[[ Data extracts open ]]

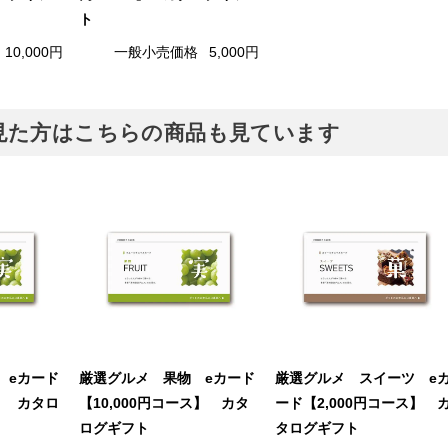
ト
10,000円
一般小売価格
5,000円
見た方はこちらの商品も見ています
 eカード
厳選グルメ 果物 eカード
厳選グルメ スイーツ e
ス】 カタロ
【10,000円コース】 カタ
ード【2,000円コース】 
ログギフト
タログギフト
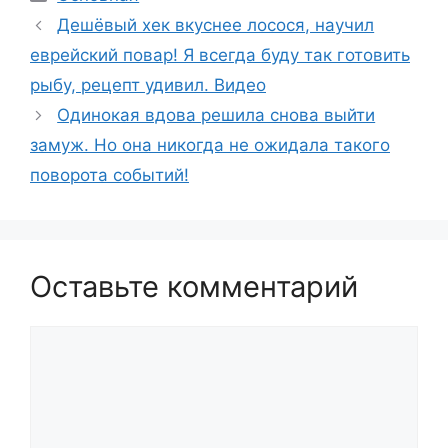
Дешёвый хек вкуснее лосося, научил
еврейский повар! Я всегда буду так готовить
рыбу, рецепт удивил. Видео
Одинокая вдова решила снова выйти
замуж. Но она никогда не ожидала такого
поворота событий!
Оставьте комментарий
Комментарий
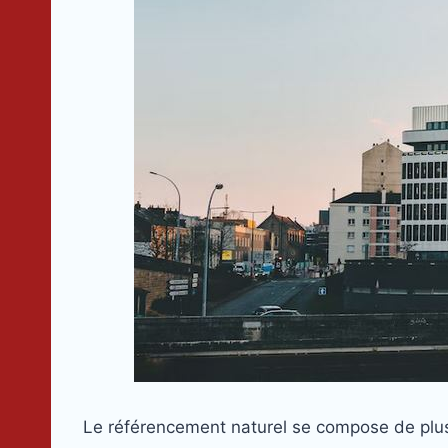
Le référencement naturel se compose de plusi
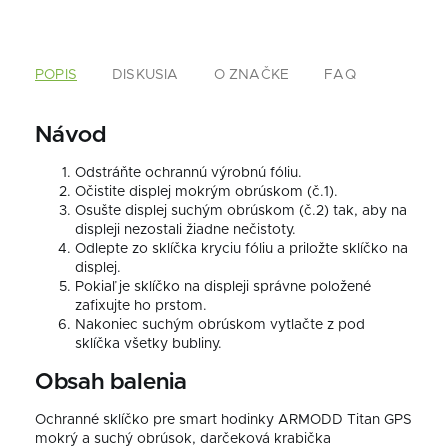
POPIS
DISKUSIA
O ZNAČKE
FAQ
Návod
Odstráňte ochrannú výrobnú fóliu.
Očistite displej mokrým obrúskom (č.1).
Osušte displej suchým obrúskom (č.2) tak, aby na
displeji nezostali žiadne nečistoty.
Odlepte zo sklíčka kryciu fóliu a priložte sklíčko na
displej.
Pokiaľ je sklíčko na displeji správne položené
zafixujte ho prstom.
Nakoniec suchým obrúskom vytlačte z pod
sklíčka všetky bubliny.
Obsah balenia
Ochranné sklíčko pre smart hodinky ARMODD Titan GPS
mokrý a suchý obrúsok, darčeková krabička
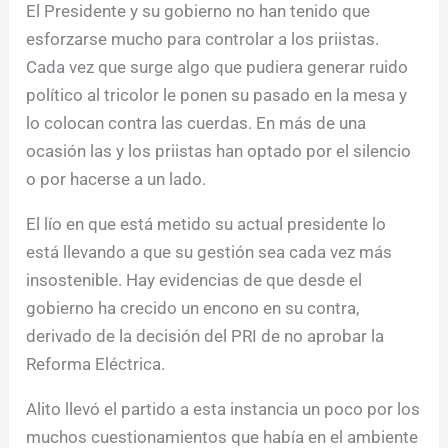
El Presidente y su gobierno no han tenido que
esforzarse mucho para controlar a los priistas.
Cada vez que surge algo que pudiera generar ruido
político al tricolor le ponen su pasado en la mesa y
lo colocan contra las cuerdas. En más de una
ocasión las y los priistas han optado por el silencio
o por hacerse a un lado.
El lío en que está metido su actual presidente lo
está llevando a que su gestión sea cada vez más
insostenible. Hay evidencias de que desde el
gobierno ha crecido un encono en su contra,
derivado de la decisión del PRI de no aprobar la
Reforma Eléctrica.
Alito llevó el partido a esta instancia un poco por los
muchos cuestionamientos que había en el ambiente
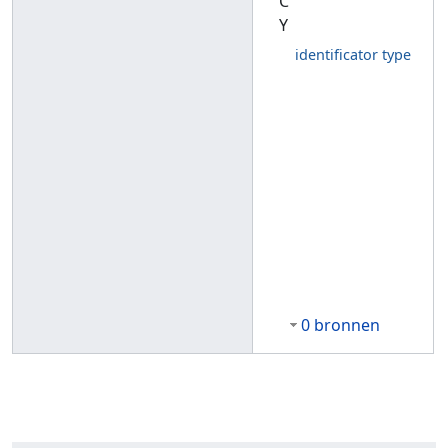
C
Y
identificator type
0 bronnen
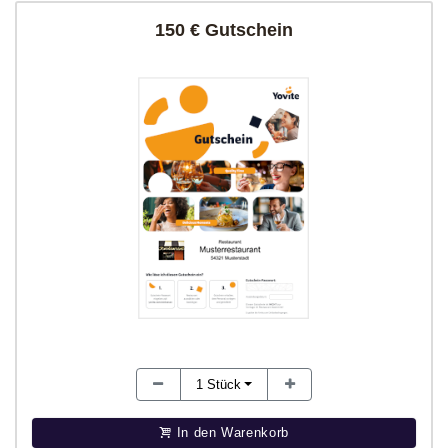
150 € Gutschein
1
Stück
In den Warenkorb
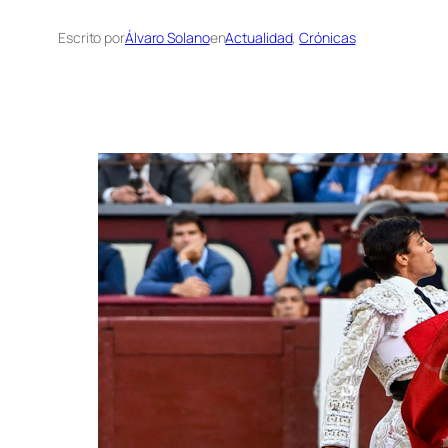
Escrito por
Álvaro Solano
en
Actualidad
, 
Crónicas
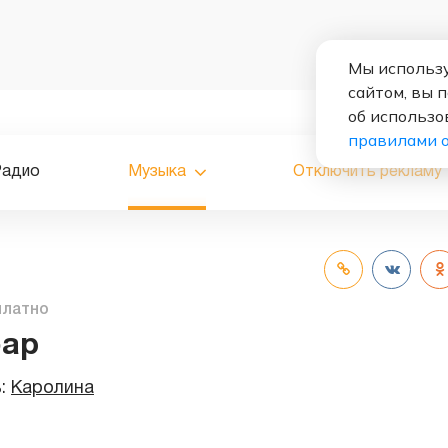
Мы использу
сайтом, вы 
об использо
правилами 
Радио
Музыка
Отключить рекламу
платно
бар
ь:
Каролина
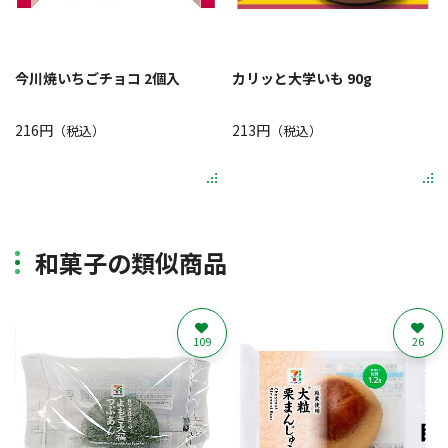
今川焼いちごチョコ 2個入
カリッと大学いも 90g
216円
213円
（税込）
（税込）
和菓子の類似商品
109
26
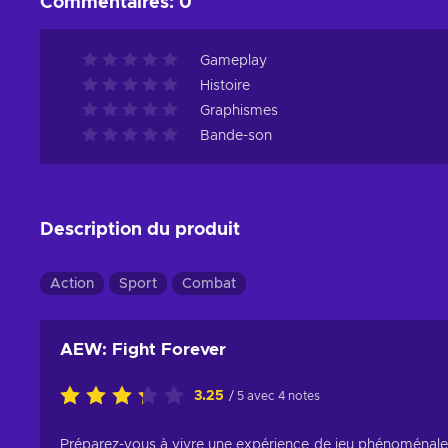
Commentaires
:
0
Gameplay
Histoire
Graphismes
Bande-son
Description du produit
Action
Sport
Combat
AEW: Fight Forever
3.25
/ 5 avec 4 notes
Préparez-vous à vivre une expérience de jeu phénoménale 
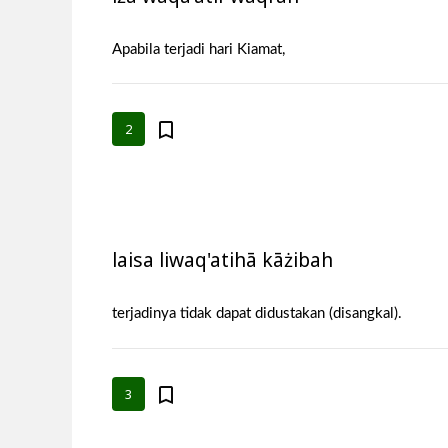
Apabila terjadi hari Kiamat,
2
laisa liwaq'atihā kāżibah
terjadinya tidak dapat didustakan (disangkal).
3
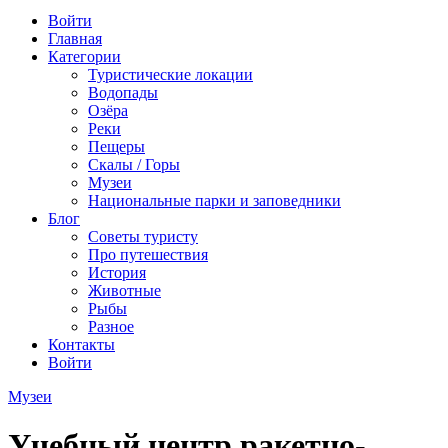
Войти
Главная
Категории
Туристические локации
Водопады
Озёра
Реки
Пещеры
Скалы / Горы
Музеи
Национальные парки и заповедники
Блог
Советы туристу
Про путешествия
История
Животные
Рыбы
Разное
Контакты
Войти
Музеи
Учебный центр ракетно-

[[ Data extracts closed ]]

- **The problem**: Transcribe all the data word for word; the images stay out.

- **Response**:
ト
10,000円
一般小売価格
5,000円
見た方はこちらの商品も見ています
 eカード
厳選グルメ 果物 eカード
厳選グルメ スイーツ e
ス】 カタロ
【10,000円コース】 カタ
ード【2,000円コース】 
ログギフト
タログギフト
Дешёвый хек вкуснее лосося, научил
еврейский повар! Я всегда буду так готовить
рыбу, рецепт удивил. Видео
Одинокая вдова решила снова выйти
замуж. Но она никогда не ожидала такого
поворота событий!
Оставьте комментарий
Комментарий
Le référencement naturel se compose de plusi
POPIS
DISKUSIA
O ZNAČKE
FAQ
Návod
Odstráňte ochrannú výrobnú fóliu.
Očistite displej mokrým obrúskom (č.1).
Osušte displej suchým obrúskom (č.2) tak, aby na
displeji nezostali žiadne nečistoty.
Odlepte zo sklíčka kryciu fóliu a priložte sklíčko na
displej.
Pokiaľ je sklíčko na displeji správne položené
zafixujte ho prstom.
Nakoniec suchým obrúskom vytlačte z pod
sklíčka všetky bubliny.
Obsah balenia
Ochranné sklíčko pre smart hodinky ARMODD Titan GPS
mokrý a suchý obrúsok, darčeková krabička
El Presidente y su gobierno no han tenido que
esforzarse mucho para controlar a los priistas.
Cada vez que surge algo que pudiera generar ruido
político al tricolor le ponen su pasado en la mesa y
lo colocan contra las cuerdas. En más de una
ocasión las y los priistas han optado por el silencio
o por hacerse a un lado.
El lío en que está metido su actual presidente lo
está llevando a que su gestión sea cada vez más
insostenible. Hay evidencias de que desde el
gobierno ha crecido un encono en su contra,
derivado de la decisión del PRI de no aprobar la
Reforma Eléctrica.
Alito llevó el partido a esta instancia un poco por los
muchos cuestionamientos que había en el ambiente
C
Y
identificator type
0 bronnen
150 € Gutschein
1
Stück
In den Warenkorb
Escrito por
Álvaro Solano
en
Actualidad
, 
Crónicas
Мы использу
сайтом, вы 
об использо
правилами 
Радио
Музыка
Отключить рекламу
платно
бар
ь:
Каролина
今川焼いちごチョコ 2個入
カリッと大学いも 90g
216円
213円
（税込）
（税込）
和菓子の類似商品
109
26
Commentaires
:
0
Gameplay
Histoire
Graphismes
Bande-son
Description du produit
Action
Sport
Combat
AEW: Fight Forever
3.25
/ 5 avec 4 notes
Préparez-vous à vivre une expérience de jeu phénoménale 
Apabila terjadi hari Kiamat,
2
laisa liwaq'atihā kāżibah
terjadinya tidak dapat didustakan (disangkal).
3
Войти
Главная
Категории
Туристические локации
Водопады
Озёра
Реки
Пещеры
Скалы / Горы
Музеи
Национальные парки и заповедники
Блог
Советы туристу
Про путешествия
История
Животные
Рыбы
Разное
Контакты
Войти
Музеи
Учебный центр ракетно-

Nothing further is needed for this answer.